**TASK DETAILS:** Without leaving out a single line, restate the entries below exactly.

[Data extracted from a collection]
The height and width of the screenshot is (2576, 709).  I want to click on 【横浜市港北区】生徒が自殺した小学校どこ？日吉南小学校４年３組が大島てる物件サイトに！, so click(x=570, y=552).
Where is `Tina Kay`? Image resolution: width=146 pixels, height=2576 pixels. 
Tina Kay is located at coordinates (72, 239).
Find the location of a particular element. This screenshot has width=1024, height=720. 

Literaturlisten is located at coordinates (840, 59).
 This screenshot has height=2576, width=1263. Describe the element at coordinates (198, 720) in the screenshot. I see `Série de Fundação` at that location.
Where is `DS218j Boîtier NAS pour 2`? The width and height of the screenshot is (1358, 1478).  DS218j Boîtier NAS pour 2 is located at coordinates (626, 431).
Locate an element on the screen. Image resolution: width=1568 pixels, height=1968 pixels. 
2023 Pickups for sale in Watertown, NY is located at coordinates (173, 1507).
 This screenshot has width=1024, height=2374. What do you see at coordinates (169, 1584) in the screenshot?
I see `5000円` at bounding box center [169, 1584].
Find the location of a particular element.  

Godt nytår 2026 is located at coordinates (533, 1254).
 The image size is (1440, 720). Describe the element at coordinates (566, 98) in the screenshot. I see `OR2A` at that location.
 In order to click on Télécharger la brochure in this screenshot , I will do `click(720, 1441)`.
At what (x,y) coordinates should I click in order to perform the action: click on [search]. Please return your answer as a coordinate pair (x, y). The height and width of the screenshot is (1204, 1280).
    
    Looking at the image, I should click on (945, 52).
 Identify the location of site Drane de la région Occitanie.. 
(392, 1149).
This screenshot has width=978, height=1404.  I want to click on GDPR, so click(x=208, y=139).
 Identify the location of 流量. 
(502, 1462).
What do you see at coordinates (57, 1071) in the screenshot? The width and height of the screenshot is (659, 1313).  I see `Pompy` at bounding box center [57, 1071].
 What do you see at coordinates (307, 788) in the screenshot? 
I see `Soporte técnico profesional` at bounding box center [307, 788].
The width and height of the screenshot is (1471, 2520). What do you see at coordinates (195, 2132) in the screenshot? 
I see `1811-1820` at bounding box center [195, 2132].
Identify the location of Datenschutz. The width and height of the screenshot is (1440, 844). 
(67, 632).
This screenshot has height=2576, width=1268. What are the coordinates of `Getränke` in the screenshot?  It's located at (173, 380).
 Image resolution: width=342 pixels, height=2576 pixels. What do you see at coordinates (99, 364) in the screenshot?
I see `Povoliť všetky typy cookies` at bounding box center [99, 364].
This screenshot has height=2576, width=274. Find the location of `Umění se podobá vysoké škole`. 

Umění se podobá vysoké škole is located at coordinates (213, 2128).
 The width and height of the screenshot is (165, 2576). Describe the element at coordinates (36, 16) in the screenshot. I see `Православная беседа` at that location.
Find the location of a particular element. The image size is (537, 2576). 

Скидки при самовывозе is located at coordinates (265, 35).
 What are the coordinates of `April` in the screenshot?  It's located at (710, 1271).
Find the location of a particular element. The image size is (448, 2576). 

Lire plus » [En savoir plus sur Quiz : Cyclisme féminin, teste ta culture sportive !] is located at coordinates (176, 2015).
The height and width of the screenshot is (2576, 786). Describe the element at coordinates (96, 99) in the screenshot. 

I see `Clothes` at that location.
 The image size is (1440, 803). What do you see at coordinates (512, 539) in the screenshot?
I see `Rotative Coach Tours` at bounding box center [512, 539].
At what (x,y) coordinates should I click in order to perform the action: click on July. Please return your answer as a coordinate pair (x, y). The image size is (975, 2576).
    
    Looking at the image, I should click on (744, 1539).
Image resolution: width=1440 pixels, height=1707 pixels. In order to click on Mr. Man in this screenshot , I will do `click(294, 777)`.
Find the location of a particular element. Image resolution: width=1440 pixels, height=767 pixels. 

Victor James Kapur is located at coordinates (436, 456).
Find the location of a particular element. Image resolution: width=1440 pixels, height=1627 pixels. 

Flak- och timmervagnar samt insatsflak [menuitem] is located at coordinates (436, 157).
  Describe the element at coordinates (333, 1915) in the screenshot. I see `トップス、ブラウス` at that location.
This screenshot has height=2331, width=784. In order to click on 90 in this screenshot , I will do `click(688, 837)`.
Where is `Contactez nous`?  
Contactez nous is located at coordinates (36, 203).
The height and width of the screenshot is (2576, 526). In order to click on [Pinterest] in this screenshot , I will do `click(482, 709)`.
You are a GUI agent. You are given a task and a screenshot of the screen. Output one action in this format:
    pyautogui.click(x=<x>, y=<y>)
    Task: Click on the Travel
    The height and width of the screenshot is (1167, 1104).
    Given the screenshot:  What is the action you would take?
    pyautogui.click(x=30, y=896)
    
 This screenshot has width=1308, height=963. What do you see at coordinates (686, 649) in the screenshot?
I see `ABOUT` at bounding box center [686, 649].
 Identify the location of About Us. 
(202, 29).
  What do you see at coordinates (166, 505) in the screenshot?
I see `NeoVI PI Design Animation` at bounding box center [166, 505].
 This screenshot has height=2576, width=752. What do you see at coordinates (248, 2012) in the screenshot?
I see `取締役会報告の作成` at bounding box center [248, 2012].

**ANSWER BOX:**
The height and width of the screenshot is (2576, 709).  I want to click on 【横浜市港北区】生徒が自殺した小学校どこ？日吉南小学校４年３組が大島てる物件サイトに！, so click(x=570, y=552).
Where is `Tina Kay`? Image resolution: width=146 pixels, height=2576 pixels. 
Tina Kay is located at coordinates (72, 239).
Find the location of a particular element. This screenshot has width=1024, height=720. 

Literaturlisten is located at coordinates (840, 59).
 This screenshot has height=2576, width=1263. Describe the element at coordinates (198, 720) in the screenshot. I see `Série de Fundação` at that location.
Where is `DS218j Boîtier NAS pour 2`? The width and height of the screenshot is (1358, 1478).  DS218j Boîtier NAS pour 2 is located at coordinates (626, 431).
Locate an element on the screen. Image resolution: width=1568 pixels, height=1968 pixels. 
2023 Pickups for sale in Watertown, NY is located at coordinates (173, 1507).
 This screenshot has width=1024, height=2374. What do you see at coordinates (169, 1584) in the screenshot?
I see `5000円` at bounding box center [169, 1584].
Find the location of a particular element.  

Godt nytår 2026 is located at coordinates (533, 1254).
 The image size is (1440, 720). Describe the element at coordinates (566, 98) in the screenshot. I see `OR2A` at that location.
 In order to click on Télécharger la brochure in this screenshot , I will do `click(720, 1441)`.
At what (x,y) coordinates should I click in order to perform the action: click on [search]. Please return your answer as a coordinate pair (x, y). The height and width of the screenshot is (1204, 1280).
    
    Looking at the image, I should click on (945, 52).
 Identify the location of site Drane de la région Occitanie.. 
(392, 1149).
This screenshot has width=978, height=1404.  I want to click on GDPR, so click(x=208, y=139).
 Identify the location of 流量. 
(502, 1462).
What do you see at coordinates (57, 1071) in the screenshot? The width and height of the screenshot is (659, 1313).  I see `Pompy` at bounding box center [57, 1071].
 What do you see at coordinates (307, 788) in the screenshot? 
I see `Soporte técnico profesional` at bounding box center [307, 788].
The width and height of the screenshot is (1471, 2520). What do you see at coordinates (195, 2132) in the screenshot? 
I see `1811-1820` at bounding box center [195, 2132].
Identify the location of Datenschutz. The width and height of the screenshot is (1440, 844). 
(67, 632).
This screenshot has height=2576, width=1268. What are the coordinates of `Getränke` in the screenshot?  It's located at (173, 380).
 Image resolution: width=342 pixels, height=2576 pixels. What do you see at coordinates (99, 364) in the screenshot?
I see `Povoliť všetky typy cookies` at bounding box center [99, 364].
This screenshot has height=2576, width=274. Find the location of `Umění se podobá vysoké škole`. 

Umění se podobá vysoké škole is located at coordinates (213, 2128).
 The width and height of the screenshot is (165, 2576). Describe the element at coordinates (36, 16) in the screenshot. I see `Православная беседа` at that location.
Find the location of a particular element. The image size is (537, 2576). 

Скидки при самовывозе is located at coordinates (265, 35).
 What are the coordinates of `April` in the screenshot?  It's located at (710, 1271).
Find the location of a particular element. The image size is (448, 2576). 

Lire plus » [En savoir plus sur Quiz : Cyclisme féminin, teste ta culture sportive !] is located at coordinates (176, 2015).
The height and width of the screenshot is (2576, 786). Describe the element at coordinates (96, 99) in the screenshot. 

I see `Clothes` at that location.
 The image size is (1440, 803). What do you see at coordinates (512, 539) in the screenshot?
I see `Rotative Coach Tours` at bounding box center [512, 539].
At what (x,y) coordinates should I click in order to perform the action: click on July. Please return your answer as a coordinate pair (x, y). The image size is (975, 2576).
    
    Looking at the image, I should click on (744, 1539).
Image resolution: width=1440 pixels, height=1707 pixels. In order to click on Mr. Man in this screenshot , I will do `click(294, 777)`.
Find the location of a particular element. Image resolution: width=1440 pixels, height=767 pixels. 

Victor James Kapur is located at coordinates (436, 456).
Find the location of a particular element. Image resolution: width=1440 pixels, height=1627 pixels. 

Flak- och timmervagnar samt insatsflak [menuitem] is located at coordinates (436, 157).
  Describe the element at coordinates (333, 1915) in the screenshot. I see `トップス、ブラウス` at that location.
This screenshot has height=2331, width=784. In order to click on 90 in this screenshot , I will do `click(688, 837)`.
Where is `Contactez nous`?  
Contactez nous is located at coordinates (36, 203).
The height and width of the screenshot is (2576, 526). In order to click on [Pinterest] in this screenshot , I will do `click(482, 709)`.
You are a GUI agent. You are given a task and a screenshot of the screen. Output one action in this format:
    pyautogui.click(x=<x>, y=<y>)
    Task: Click on the Travel
    The height and width of the screenshot is (1167, 1104).
    Given the screenshot:  What is the action you would take?
    pyautogui.click(x=30, y=896)
    
 This screenshot has width=1308, height=963. What do you see at coordinates (686, 649) in the screenshot?
I see `ABOUT` at bounding box center [686, 649].
 Identify the location of About Us. 
(202, 29).
  What do you see at coordinates (166, 505) in the screenshot?
I see `NeoVI PI Design Animation` at bounding box center [166, 505].
 This screenshot has height=2576, width=752. What do you see at coordinates (248, 2012) in the screenshot?
I see `取締役会報告の作成` at bounding box center [248, 2012].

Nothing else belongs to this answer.